日本民間故事中日雙語

隠れみのに身を包んだ彥一は、さっそく居酒屋にやって來ると、お客の橫に腰をかけて徳利のままグビグビとお酒を飲み始めました。

穿上隱身蓑衣的彥一立馬就去了居酒屋,坐到客人旁邊,拿起酒壺就咕嚕咕嚕開喝了。

それを見たお客は、ビックリして目を白黒させます。

看到的客人都是嚇得目瞪口呆。

「とっ、徳利が、ひとりでに浮き上がったぞ!」

“酒...酒壺自己飄起來了!!”

さて、たらふく飲んだ彥一は、ふらつく足で家に帰りました。

喝飽酒的彥一搖搖晃晃地回了家。

「うぃー。これは、便利な物を手に入れたわ。……ひっく」

“喔,這真是得到了好東西呀。....”

隠れみのさえあれば、いつでもどこでも好きな酒を飲む事ができます。

只要有了隱身蓑衣,隨時都能喝上喜歡的酒。

次の朝。

第二天早晨。

今日も、ただ酒を飲みに行こうと飛び起きた彥一は、大事にしまいこんだ隠れみのがどこにもない事に気がつきました。
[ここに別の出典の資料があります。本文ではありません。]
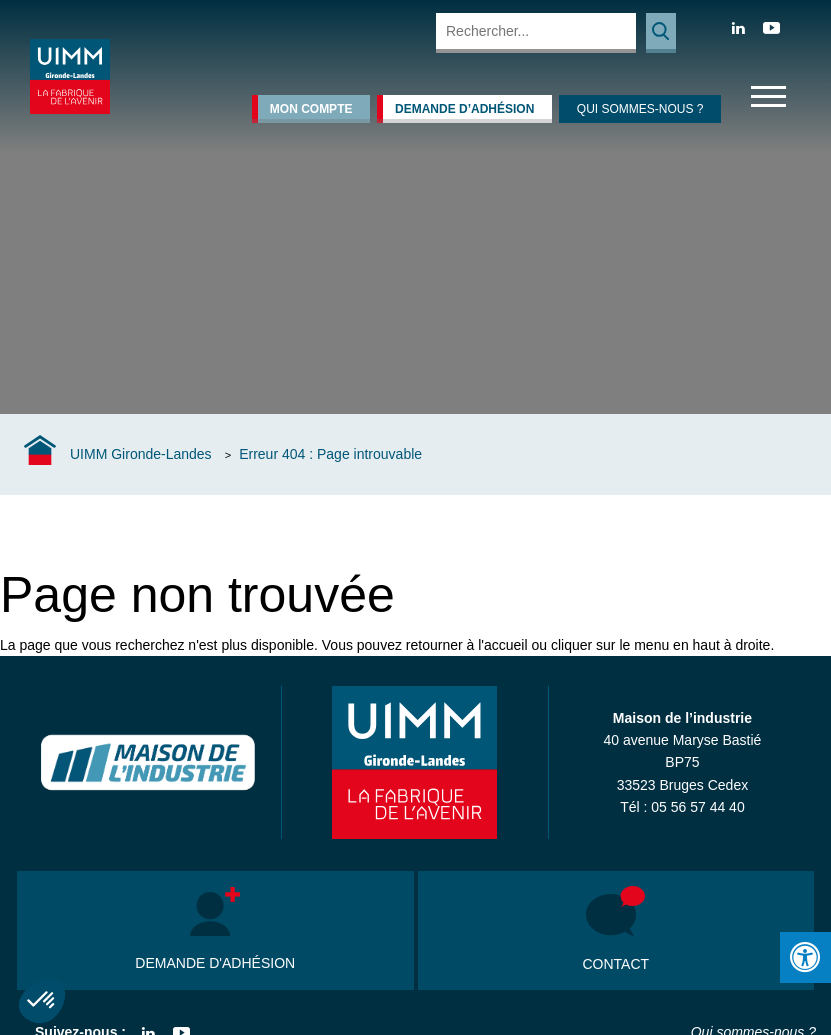  I want to click on Rechercher, so click(661, 33).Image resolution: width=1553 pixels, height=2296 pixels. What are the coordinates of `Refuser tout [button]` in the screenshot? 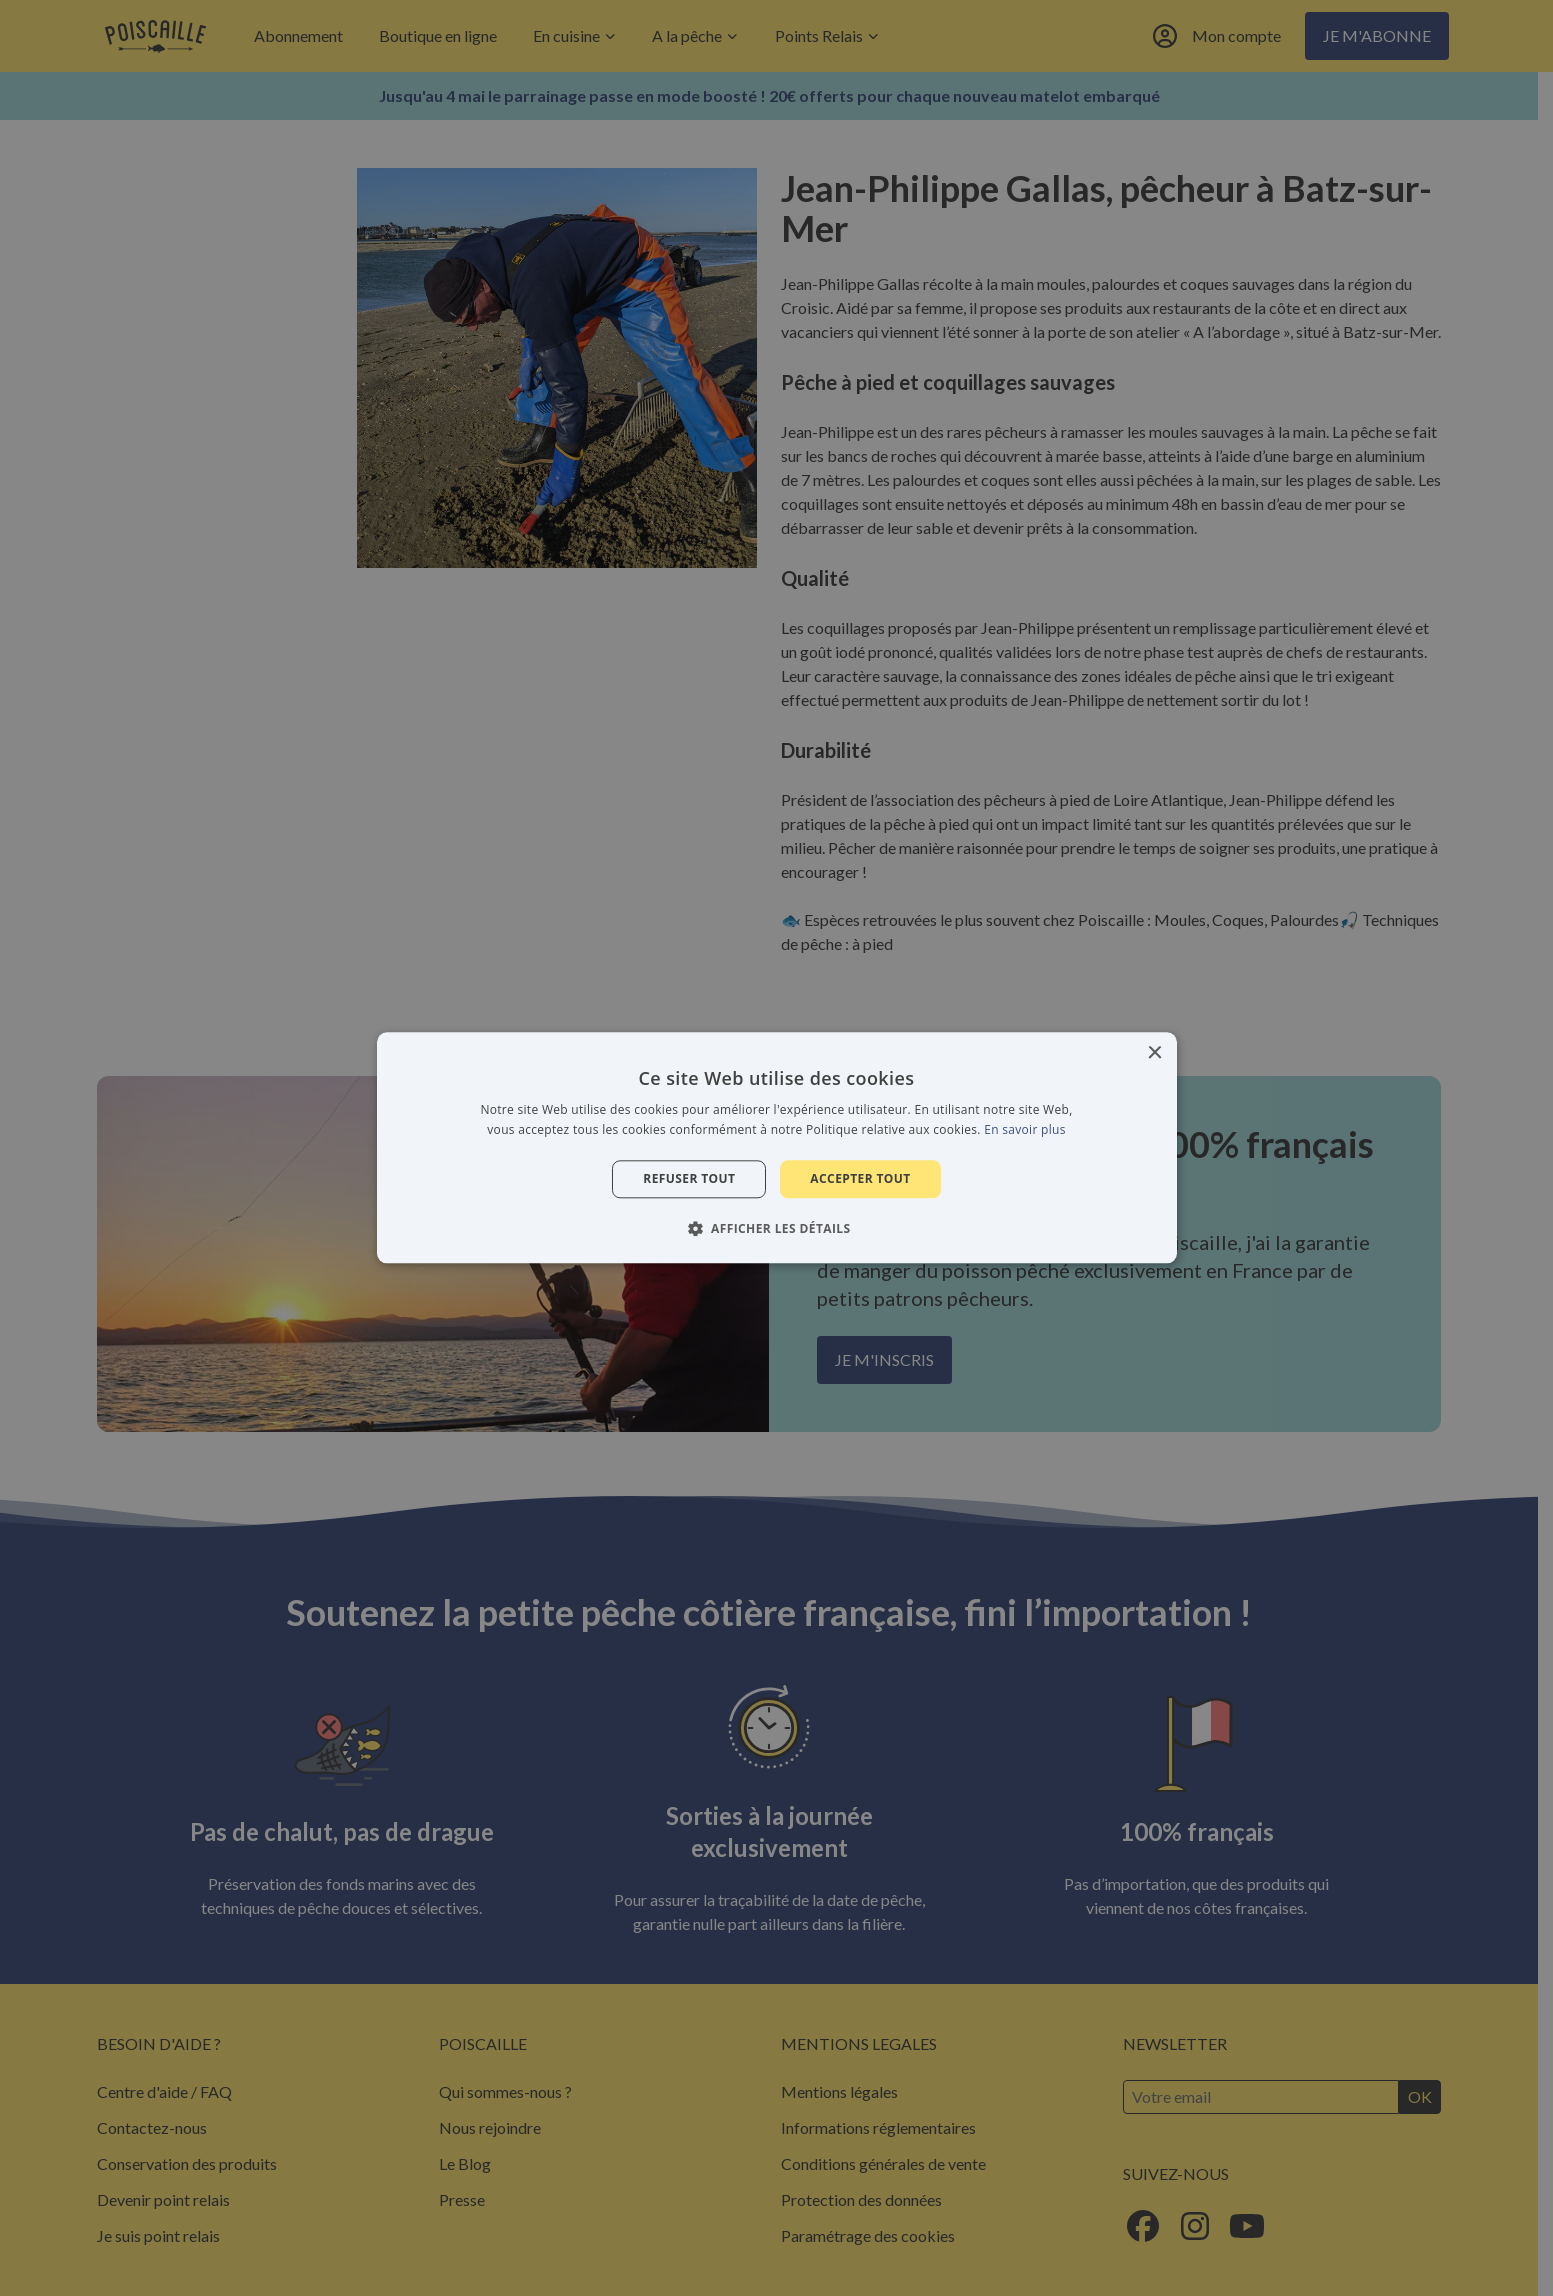 It's located at (689, 1178).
為了喝酒早早爬起來的彥一卻發現怎么都找不到昨兒個好好收起來的隱身蓑衣了。

「おーい、おっかあ。つづら(→衣服を入れるカゴ)の中にしまい込んだ、みのを知らんか?」

“喂,老媽,你有見過我收在箱子裡的那件蓑衣嗎?”

「ああ、あの汚いみのなら、かまどで燃やしたよ」

“你說那件髒得一塌糊塗的蓑衣啊,我放灶台里當柴火燒了。”

「な、なんだと!」

“啊什麼!!”

のぞきこんでみると、みのはすっかり燃えつきています。

跑去看的時候,蓑衣已經完全燒成灰了。

「あーぁ、なんて事だ。毎日、酒が飲めると思ったのに……」

“啊啊,怎么會這樣。還想著每天都能喝到酒了...”

彥一はぶつくさいいながら灰をかき集めてみると、灰のついた手の指が見えなくなりました。

當彥一一邊碎碎念著,一邊把灰攏起來時,碰過灰的手指變不見了。

「ははーん。どうやら隠れみのの効き目は、灰になってもあるらしい」

“哈哈哈,貌似這隱身蓑衣變成灰了也還有效。”

體にぬってみると、灰をぬったところが透明になります。

他又試著塗在身上,發現只要沾到灰的地方就會變透明。

「よし、これで大丈夫だ。さっそく酒を飲みに行こう」

“嗯,這樣就行了。現在就去喝酒。”

町へ出かけた彥一は、さっそくお客のそばにすわると徳利の酒を橫取りしました。

上了街,彥一一坐到客人旁邊,就伸手過去奪過酒壺。

それを見たお客は、「わっ!」と、悲鳴をあげました。

看到這一幕的客人“哇~”的一聲大叫起來。

「み、みっ、見ろ。めっ、目玉が、わしの酒を飲んでいる!」

“看,看那。眼,眼珠在喝我的酒!”

隠れみのの灰を全身にぬったつもりでしたが、目玉にだけはぬっていなかったのです。

雖打算是全身都塗上隱身蓑衣的灰,就只剩眼珠沒有塗。

「化け物め、これをくらえ!」

“怪物!看招!”

お客はそばにあった水を、彥一にかけました。

“那客人拿過旁邊的水就潑到了彥一一身。”

バシャン!

嘩啦啦!

すると、どうでしょう。

這可如何是好。

體にぬった灰がみるみる落ちて、裸の彥一が姿を現したのです。

眼看著塗在身上的灰全都掉了,彥一裸著身子出現在那裡。

「あっ! てめえは、彥一だな! こいつめ、ぶんなぐってやる!」

“啊,是彥一!你這傢伙,非打死你不可!”

「わっ、悪かった、許してくれー!」

“啊,我錯了。饒了我吧。”

彥一はそういって、素っ裸のまま逃げ帰ったという事です。

彥一扔下這句話就這么裸著逃走了。